Actual and Corporate Blindness in the Video Game Biz
If only by definition, one might assume that video games would be off limits to the blind. Not true, says True/Slant’s Paul Tassi, who writes that, “with enough practise,” the blind and visually impaired “can navigate some games by sound cues alone.” Certain game companies, for instance, have incorporated audio tutorials, audio compasses, and voice-overs in their products, and World of Warcraft and Rock Band are particular favourites with the blind gamer crowd. Unfortunately, some game companies, particularly Sony Online Entertainment, are not as enlightened as these others, treating the blind with the invisibility they have, um, traditionally enjoyed, meaning they have done nothing whatever.

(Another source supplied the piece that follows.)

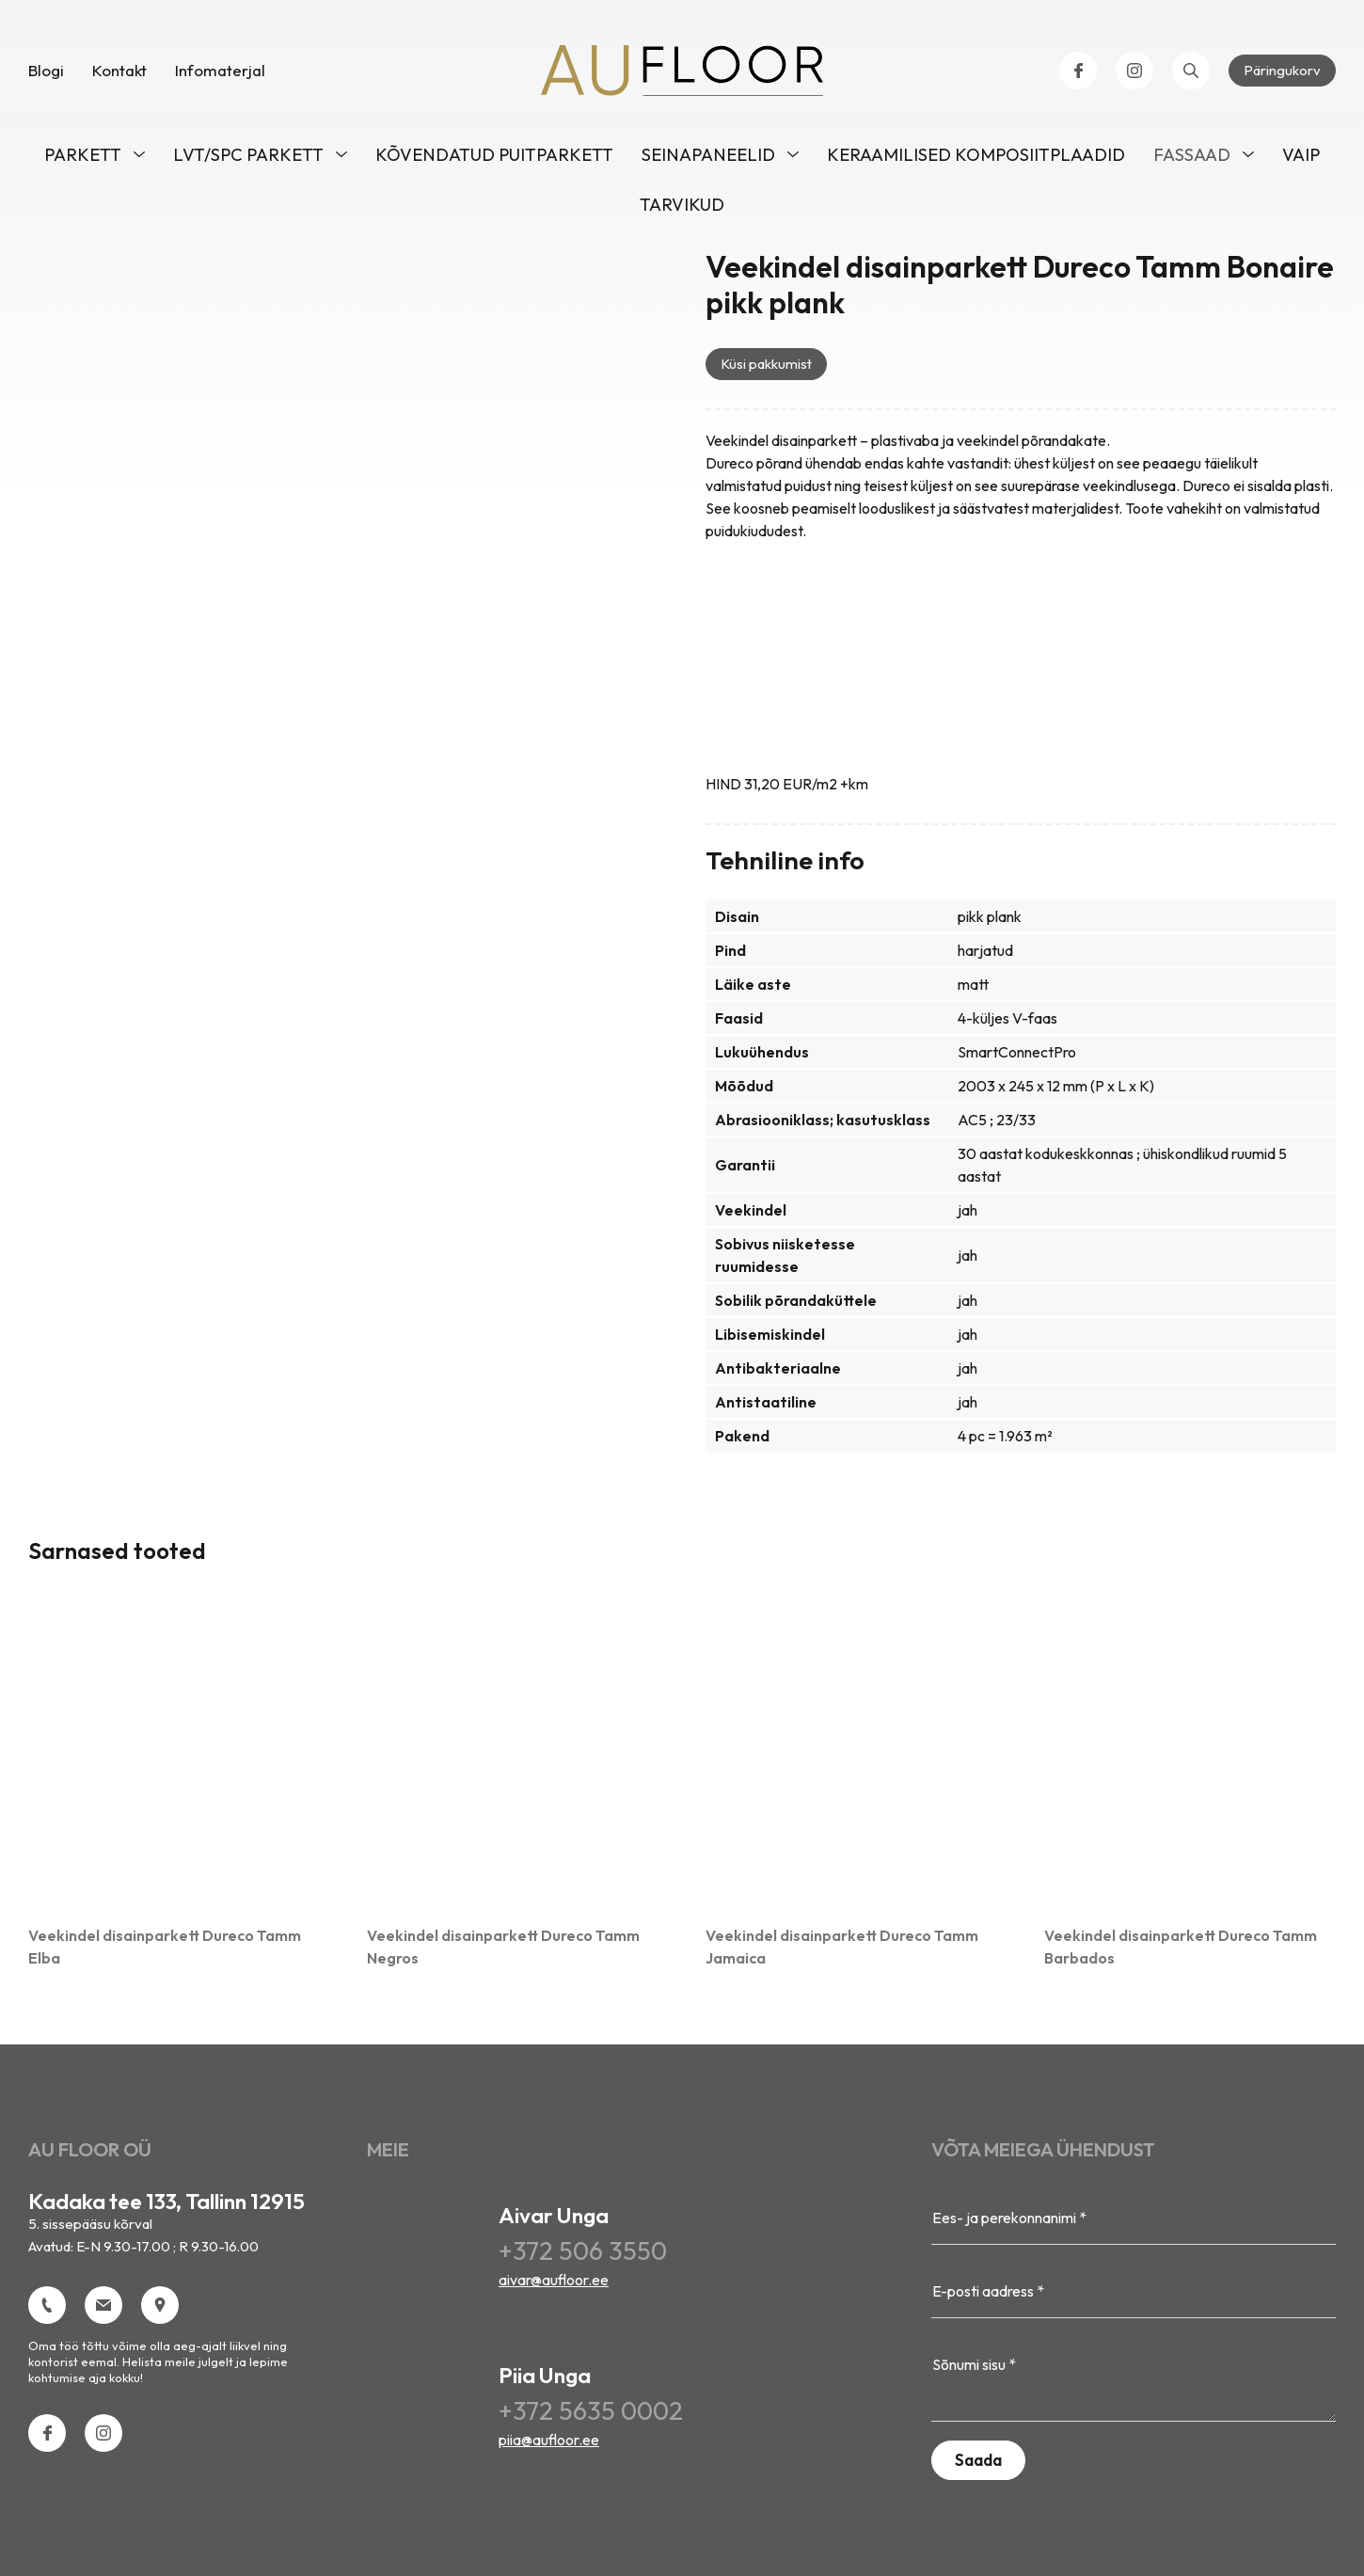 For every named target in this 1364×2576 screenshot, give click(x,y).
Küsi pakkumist (766, 368)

Thus Sony, reports Tassis, has been hit with a lawsuit under the Americans With Disabilities Act (ADA). Brought by a single blind gamer, Alex Stern, the suit not only “specifies the ways in which other [and doubtless poorer] companies have made their games accessible,” but it alleges that Sony “ignored repeated requests … to come up with reasonable modifications to make them more accessible” and to bring their games into line with the ADA. Although Sony has refrained from comment in the matter, they at least have one up on THQ, the makers of highbrow games like WWE Smackdown. In their response to gamer Brandon Cole’s inquiry as to whether or not THQ could make their games more accessible to the blind, Cole laughs that the company sent him a fantastically obtuse letter “thanking [him] for [his] appreciation of their cutting-edge graphics.”